Stuart Corner
Tuesday, 17 April 2007 10:01
Opinion and Analysis
Communications minister Helen Coonan claims that analysts have "belled the cat" by condeming the ALP's broadband proposal. On the contrary, no one has belled the cat on broadband but this particular cat is in sore need of belling.
Coonan's press release continued: "Telecommunication companies and analysts have slammed Labor's broadband proposal suggesting that it has been under-costed by at least $8 billion – double the amount Labor claims is required and proof that the Labor Party is trying to dupe the Australian public."
Coonan has a track record of being loose with figures in her critiques of the ALP policy, and this is no exception.
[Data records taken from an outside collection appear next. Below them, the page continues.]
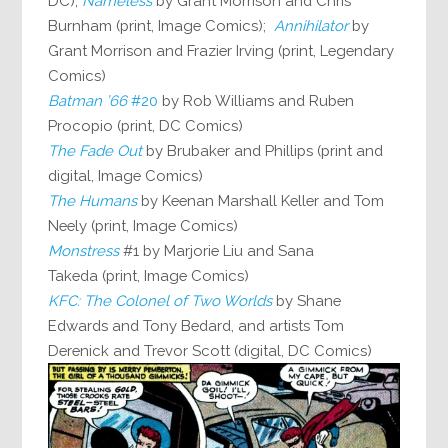
DC);
Nameless
by Grant Morrison and Chris
Burnham (print, Image Comics);
Annihilator
by
Grant Morrison and Frazier Irving (print, Legendary
Comics)
Batman ’66
#20
by Rob Williams and Ruben
Procopio (print, DC Comics)
The Fade Out
by Brubaker and Phillips (print and
digital, Image Comics)
The Humans
by Keenan Marshall Keller and Tom
Neely (print, Image Comics)
Monstress
#1 by Marjorie Liu and Sana
Takeda (print, Image Comics)
KFC: The Colonel of Two Worlds
by Shane
Edwards and Tony Bedard, and artists Tom
Derenick and Trevor Scott (digital, DC Comics)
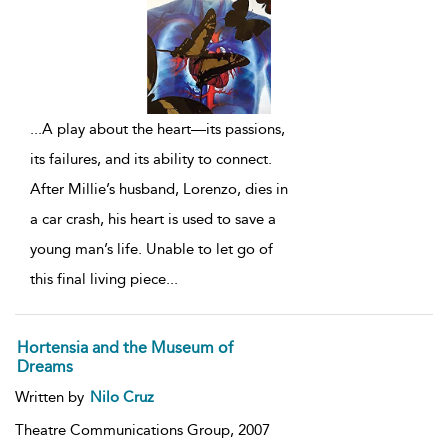
...
A play about the heart—its passions,
its failures, and its ability to connect.
After Millie’s husband, Lorenzo, dies in
a car crash, his heart is used to save a
young man’s life. Unable to let go of
this final living piece
...
Hortensia and the Museum of
Dreams
Written by
Nilo Cruz
Theatre Communications Group,
2007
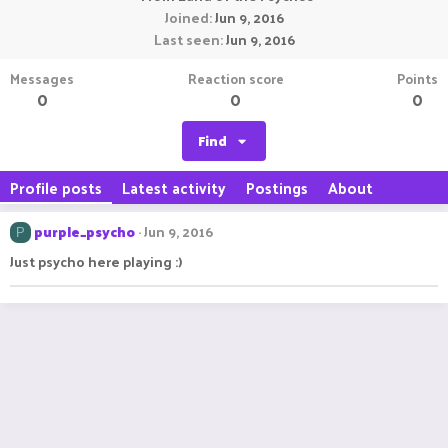
Joined
Jun 9, 2016
Last seen
Jun 9, 2016
Messages
Reaction score
Points
0
0
0
Find
Profile posts
Latest activity
Postings
About
purple_psycho
Jun 9, 2016
P
Just psycho here playing :)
The ALP has never claimed the network would cost half of $8 billion: it proposed using $4.7m from the Future Fund to partially fund the network, not the "$8 billion ‘smash and grab'" that Coonan is claiming in her press release.
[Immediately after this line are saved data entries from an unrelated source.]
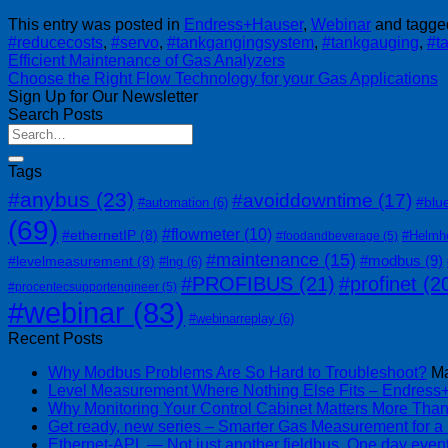
This entry was posted in
Endress+Hauser
,
Webinar
and tagg
#reducecosts
,
#servo
,
#tankgangingsystem
,
#tankgauging
,
#t
Efficient Maintenance of Gas Analyzers
Choose the Right Flow Technology for your Gas Applications
Sign Up for Our Newsletter
Search Posts
Tags
#anybus
(23)
#avoiddowntime
(17)
#blu
#automation
(6)
(69)
#flowmeter
(10)
#ethernetIP
(8)
#Helmh
#foodandbeverage
(5)
#maintenance
(15)
#modbus
(9)
#levelmeasurement
(8)
#lng
(6)
#PROFIBUS
(21)
#profinet
(2
#procentecsupportengineer
(5)
#webinar
(83)
#webinarreplay
(6)
Recent Posts
Why Modbus Problems Are So Hard to Troubleshoot?
Ma
Level Measurement Where Nothing Else Fits – Endres
Why Monitoring Your Control Cabinet Matters More Tha
Get ready, new series – Smarter Gas Measurement for a
Ethernet-APL — Not just another fieldbus. One day event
But back to this belling the cat business: Coonan's scribes seem to think it means to condemn or criticise. It means no such thing.
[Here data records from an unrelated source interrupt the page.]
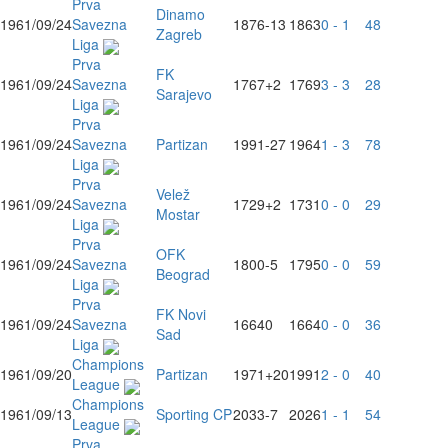
Prva
Dinamo
1961/09/24
Savezna
1876
-13
1863
0 - 1
48
Zagreb
Liga
Prva
FK
1961/09/24
Savezna
1767
+2
1769
3 - 3
28
Sarajevo
Liga
Prva
1961/09/24
Savezna
Partizan
1991
-27
1964
1 - 3
78
Liga
Prva
Velež
1961/09/24
Savezna
1729
+2
1731
0 - 0
29
Mostar
Liga
Prva
OFK
1961/09/24
Savezna
1800
-5
1795
0 - 0
59
Beograd
Liga
Prva
FK Novi
1961/09/24
Savezna
1664
0
1664
0 - 0
36
Sad
Liga
Champions
1961/09/20
Partizan
1971
+20
1991
2 - 0
40
League
Champions
1961/09/13
Sporting CP
2033
-7
2026
1 - 1
54
League
Prva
"To bell the cat" means to take an action that is risky. The phrase comes from an Aesop fable. A family of mice could get no food because of its fear of a cat. The mice decided that the best thing to do would be to tie a bell around the cat's neck. That would tell them where the cat was. All agreed that it was a splendid idea until one wise mouse stepped up and asked, "Who will bell the cat?"
You can see the parallels with broadband? There is a widely held belief that broadband will be important to Australia's future, and that unless drastic action is taken, in regulation, investment or both, the situation is not likely to improve.
But who will be brave enough to "bell the cat" and take the drastic action needed? The ALP has indeed been brave enough to have crack at it and as a result the government, which has done little for years through procrastination or pusillanimity or both, has been spurred into action.